H. NOTICES TO WARRANT HOLDERS
So long as this Warrant shall be outstanding, (i) if the Company shall
pay any dividend or make any distribution upon the Common Stock or (ii) if the
Company shall offer to the holders of Common Stock for subscription or purchase
by them any share of any class or any other rights, options or warrants (other
than this Warrant) or (iii) if a capital reorganization of the Company,
reclassification of the capital stock of the Company, consolidation or merger of
the Company with or into another corporation, sale, lease or transfer of all or
substantially all of the property and assets of the Company to another
corporation, or voluntary or involuntary dissolution, liquidation or winding up
of the Company shall be effected, then in any such case, the Company shall cause
to be mailed by certified mail to the Holder, at least fifteen (15) days prior
to the date specified, as the case may be, a notice containing a brief
description of the proposed action and stating the date on which a record date
is to be determined for the purpose of such dividend, distribution or issue of
rights, options, or warrants or such reclassification, reorganization,
consolidation, merger, conveyance, lease, dissolution, liquidation or winding up
is to take place and the date, if any is to be fixed as of which the holders of
Common Stock or other securities shall receive cash or other property
deliverable upon such reclassification, reorganization, consolidation, merger,
conveyance, dissolution, liquidation or winding up.

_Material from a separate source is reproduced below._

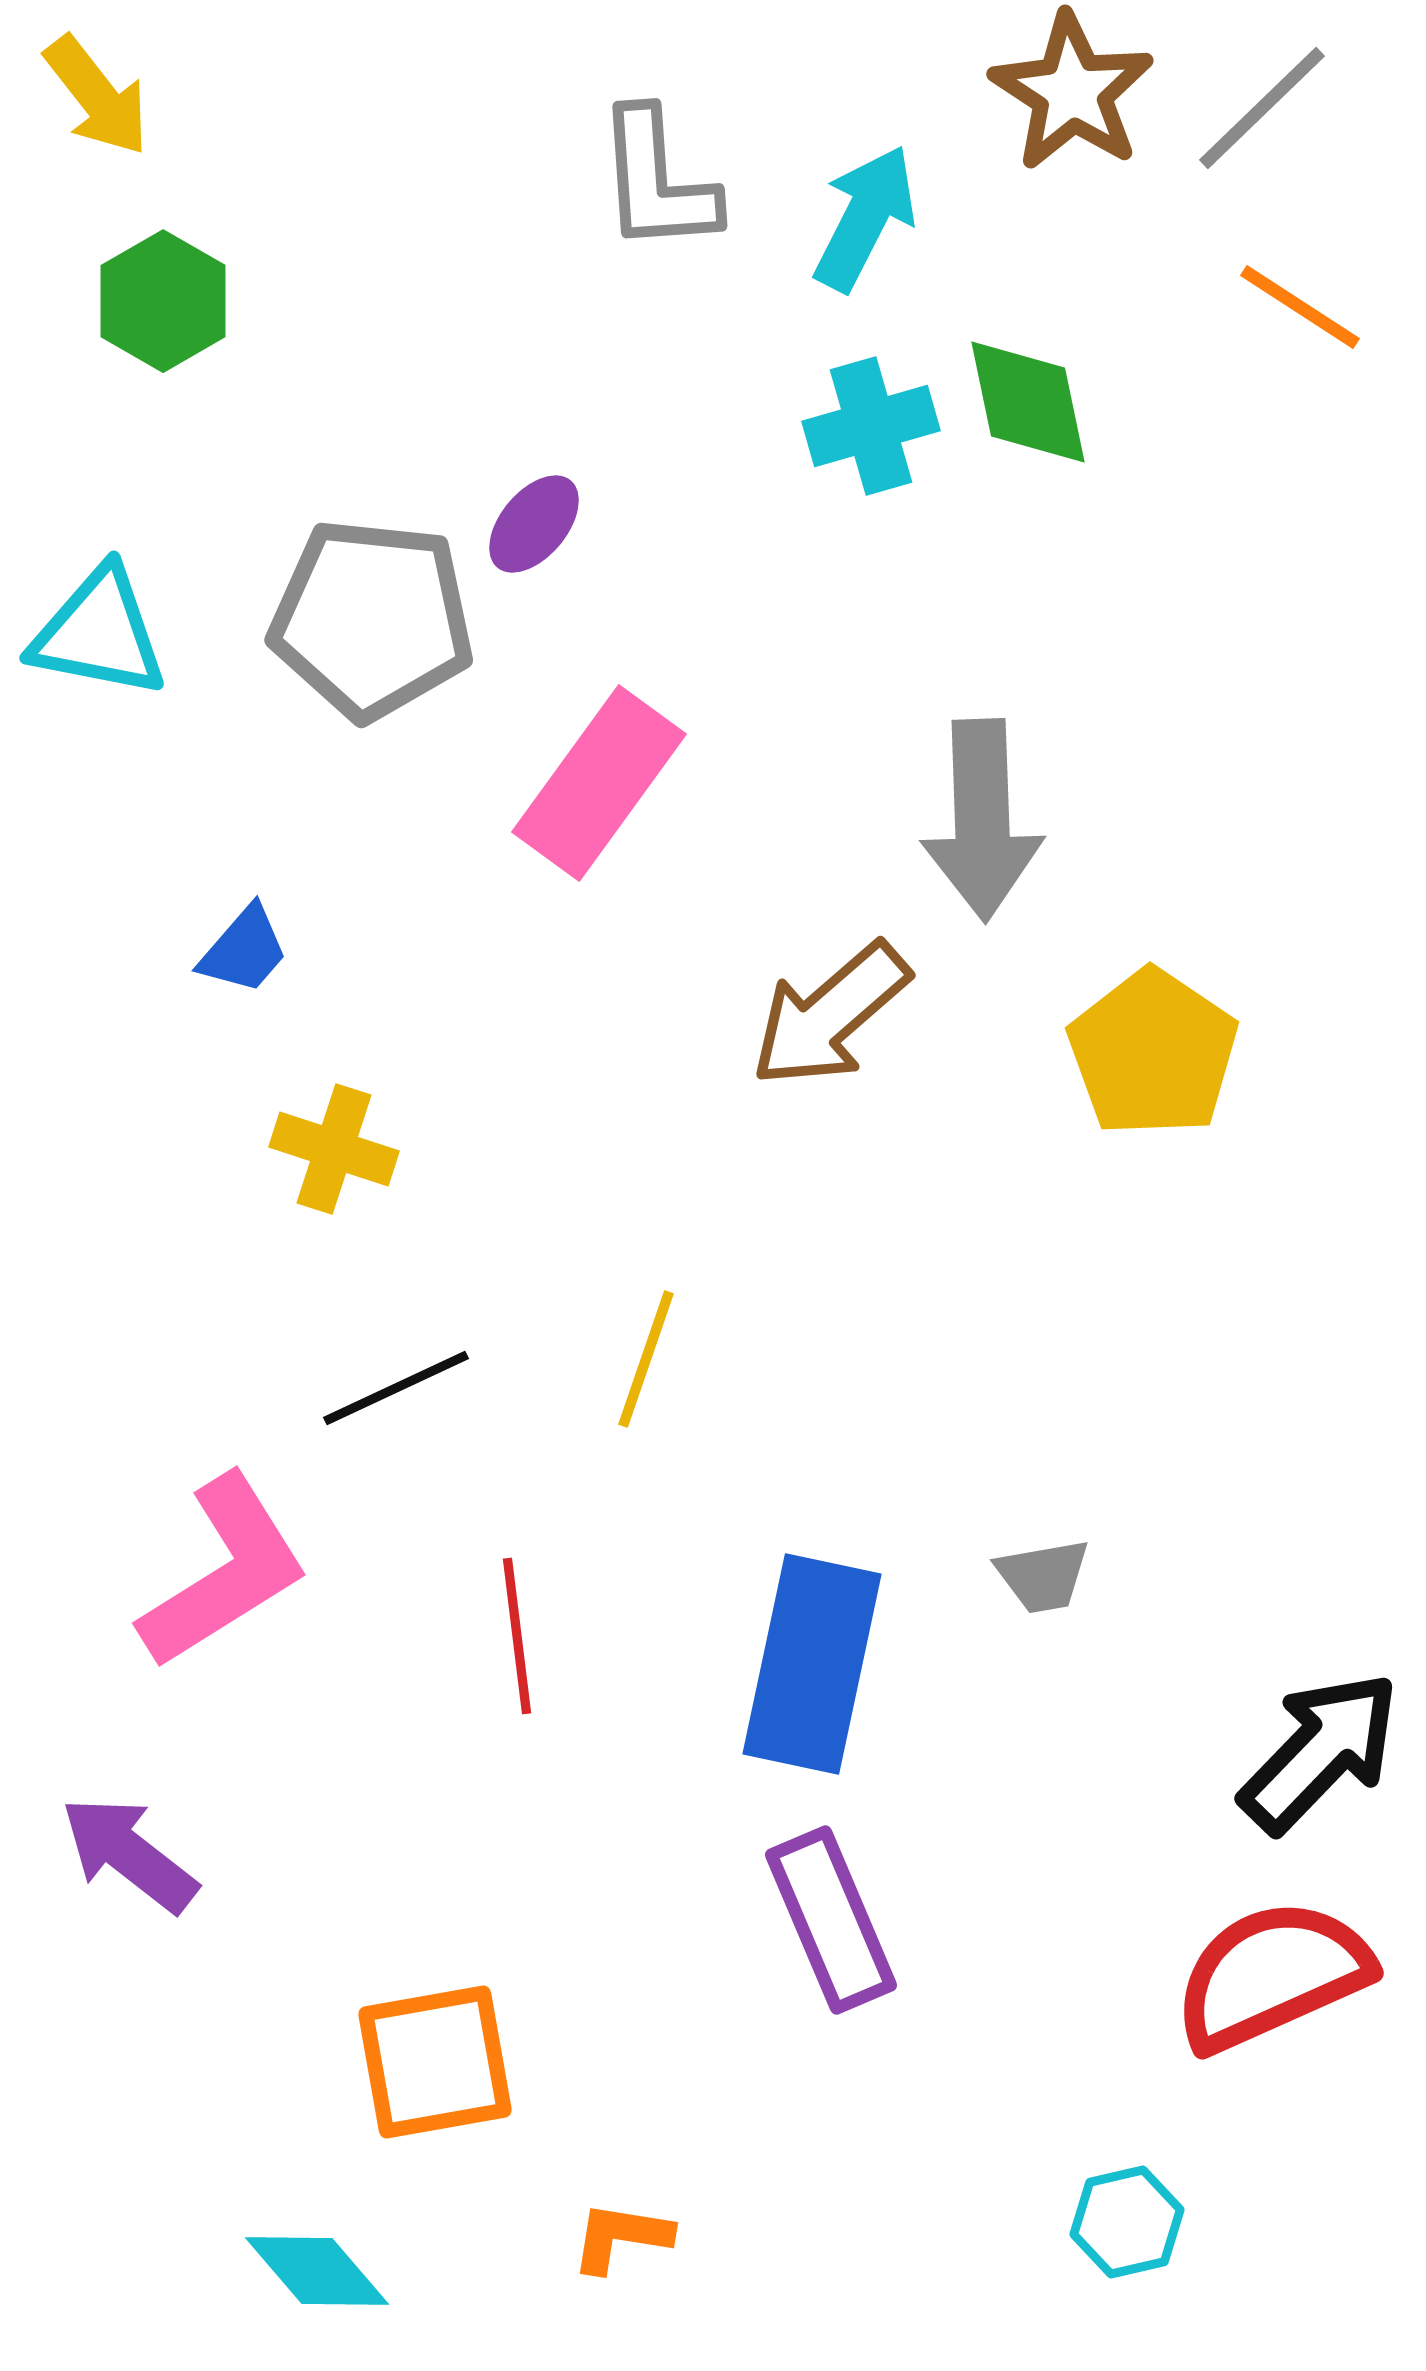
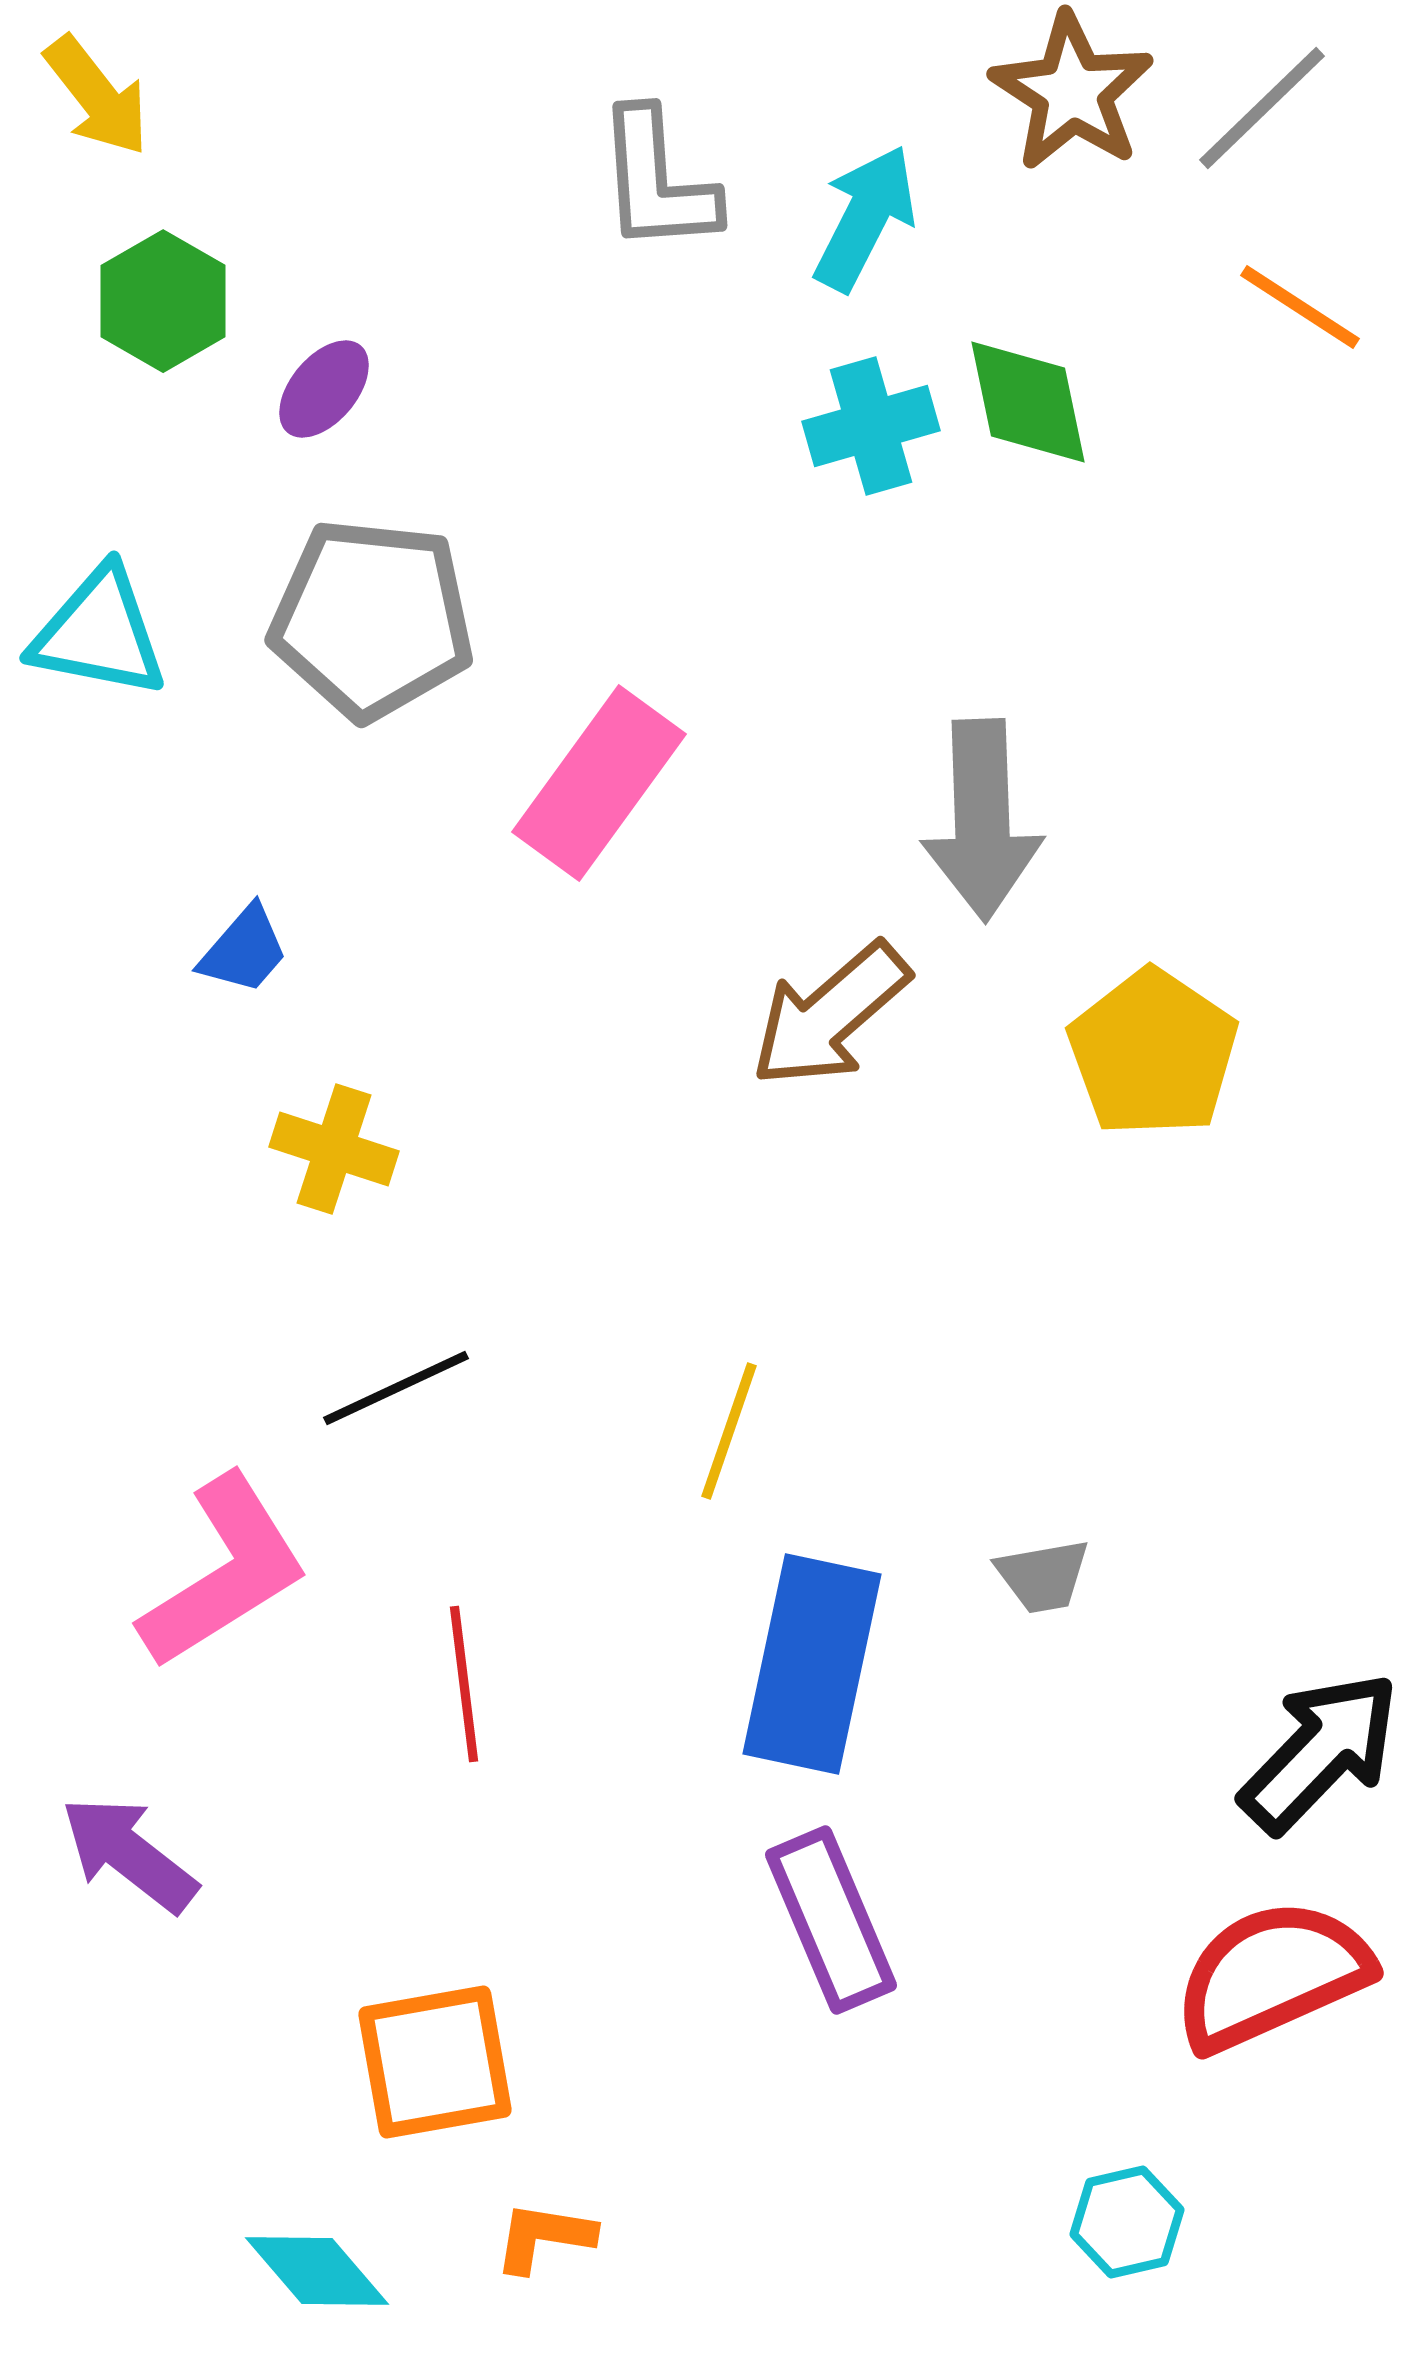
purple ellipse: moved 210 px left, 135 px up
yellow line: moved 83 px right, 72 px down
red line: moved 53 px left, 48 px down
orange L-shape: moved 77 px left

The failure to give such
notice shall not otherwise affect the action take by the Company.
I. RECLASSIFICATION, REORGANIZATION OR MERGER
In case of any reclassification, capital reorganization or other change
of outstanding shares Common Stock of the Company, or in case of any
consolidation or merger of the Company with or into another corporation (other
than a merger with a subsidiary in which merger the Company is the continuing
corporation and that does not result in any reclassification, capital
reorganization or other change of outstanding shares of Common Stock of the
class issuable upon exercise of this Warrant) or in case of any sale, lease or
conveyance to another corporation of the property of the Company as an entirety,
the Company shall, as a condition precedent to such transaction, cause effective
provisions to be made so that the Holder shall have the right thereafter, by
exercising this Warrant at any time prior to the expiration of the Warrant, to
purchase the kind and amount of shares of stock an other securities and property
receivable upon such reclassification, capital reorganization and other change,
consolidation, merger, sale or conveyance by a holder of such number of shares
of
35
Common Stock that might have been purchased upon exercise of this Warrant
immediately prior to such reclassification, change, consolidation, merger, sale
or conveyance. Any such provision shall include provision for adjustments that
shall be as nearly equivalent as may be practicable to the adjustments provided
for in this Warrant. The foregoing provisions of this Section (I) shall
similarly apply to successive reclassifications, capital reorganizations and
changes of shares of Common Stock and to successive consolidations, mergers,
sales or conveyances. In the event that in connection with any such capital
reorganization or reclassification, consolidation, merger, sale or conveyance,
additional shares of Common Stock shall be issued in exchange, conversion,
substitution or payment, in whole or in part, for a security of the Company
other than Common Stock, any such issue shall be treated as an issue of Common
Stock covered by the provisions of Subsection (1) of Section (F) hereof.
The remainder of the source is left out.